Please print the entries exactly, omitting each image.

-- Data shown follows --

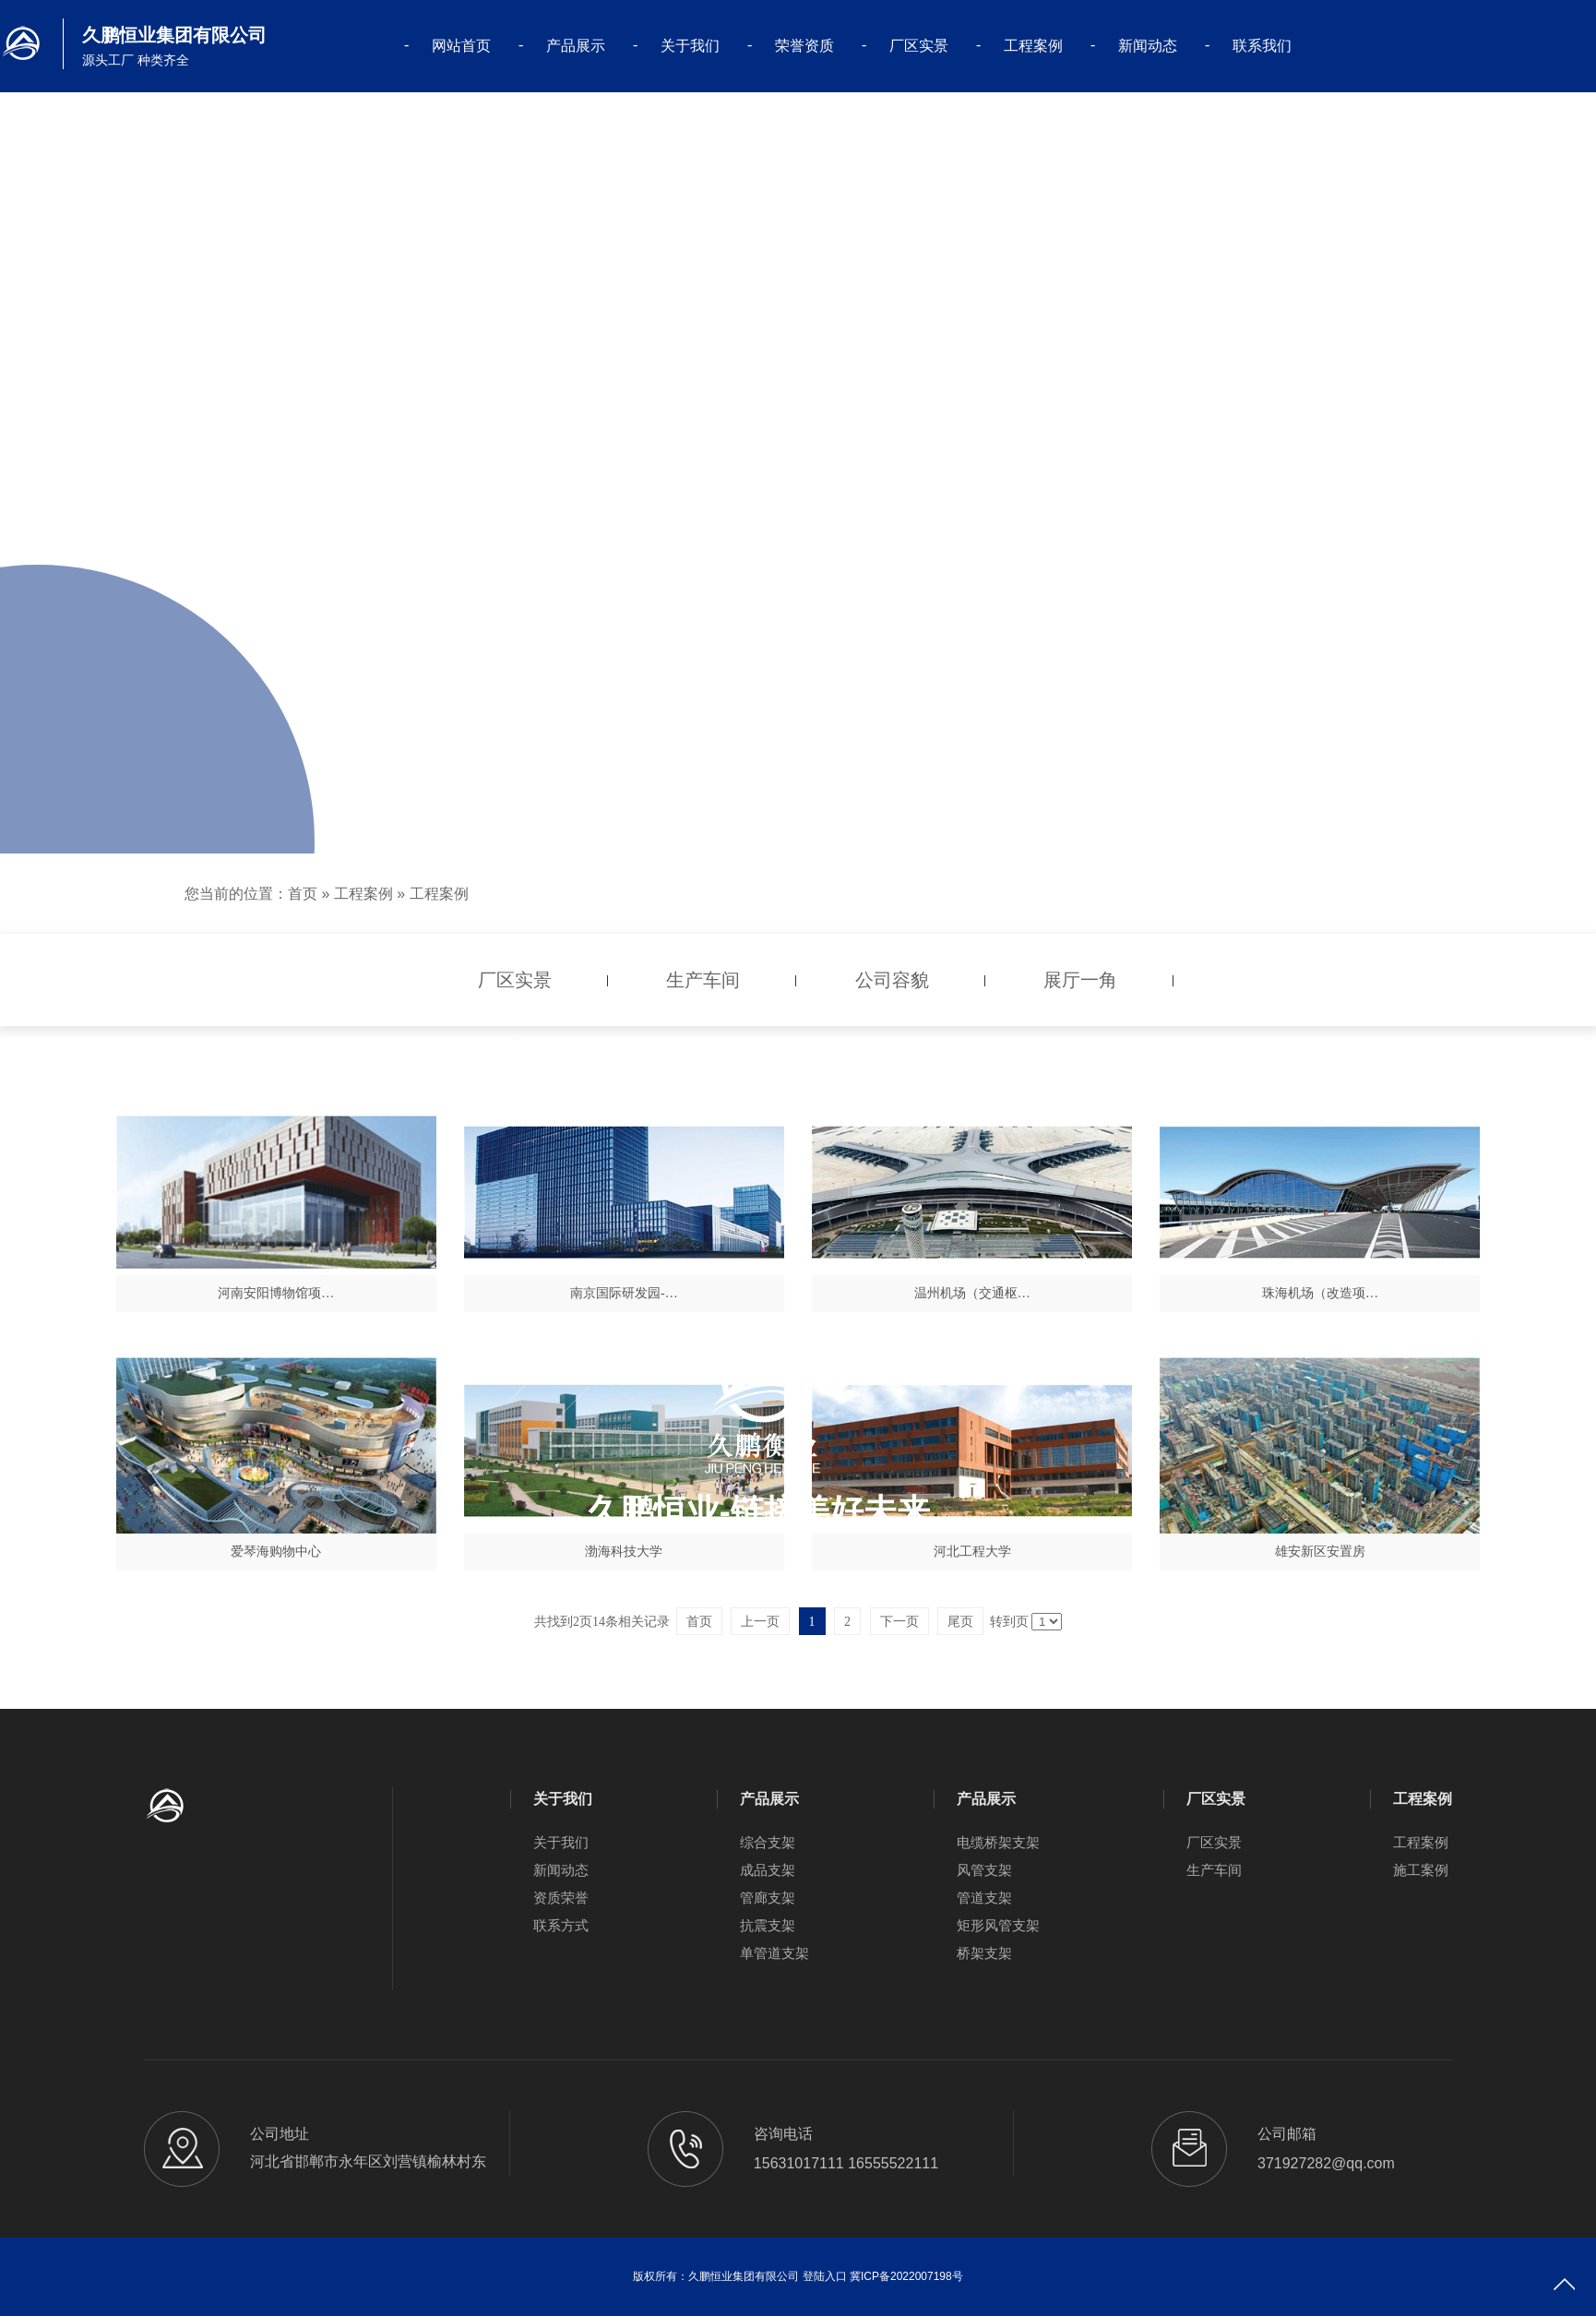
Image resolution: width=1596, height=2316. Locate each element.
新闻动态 (1147, 46)
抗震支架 (767, 1925)
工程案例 (1033, 46)
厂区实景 (918, 46)
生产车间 (1214, 1870)
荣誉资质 (804, 46)
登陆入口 (825, 2276)
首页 (302, 893)
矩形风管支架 (998, 1925)
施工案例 (1420, 1870)
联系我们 (1262, 46)
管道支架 (984, 1897)
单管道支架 (774, 1953)
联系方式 (561, 1925)
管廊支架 (767, 1897)
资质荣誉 (561, 1897)
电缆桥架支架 (998, 1842)
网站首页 (461, 46)
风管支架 (984, 1870)
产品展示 (575, 46)
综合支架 (767, 1842)
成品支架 (767, 1870)
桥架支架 (984, 1953)
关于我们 (690, 46)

-- Data shown concluded --

* **Response**:
Image resolution: width=1596, height=2316. Locate each element.
新闻动态 (1147, 46)
抗震支架 (767, 1925)
工程案例 (1033, 46)
厂区实景 (918, 46)
生产车间 (1214, 1870)
荣誉资质 (804, 46)
登陆入口 (825, 2276)
首页 (302, 893)
矩形风管支架 (998, 1925)
施工案例 (1420, 1870)
联系我们 (1262, 46)
管道支架 (984, 1897)
单管道支架 (774, 1953)
联系方式 (561, 1925)
管廊支架 (767, 1897)
资质荣誉 (561, 1897)
电缆桥架支架 (998, 1842)
网站首页 (461, 46)
风管支架 (984, 1870)
产品展示 (575, 46)
综合支架 (767, 1842)
成品支架 (767, 1870)
桥架支架 (984, 1953)
关于我们 (690, 46)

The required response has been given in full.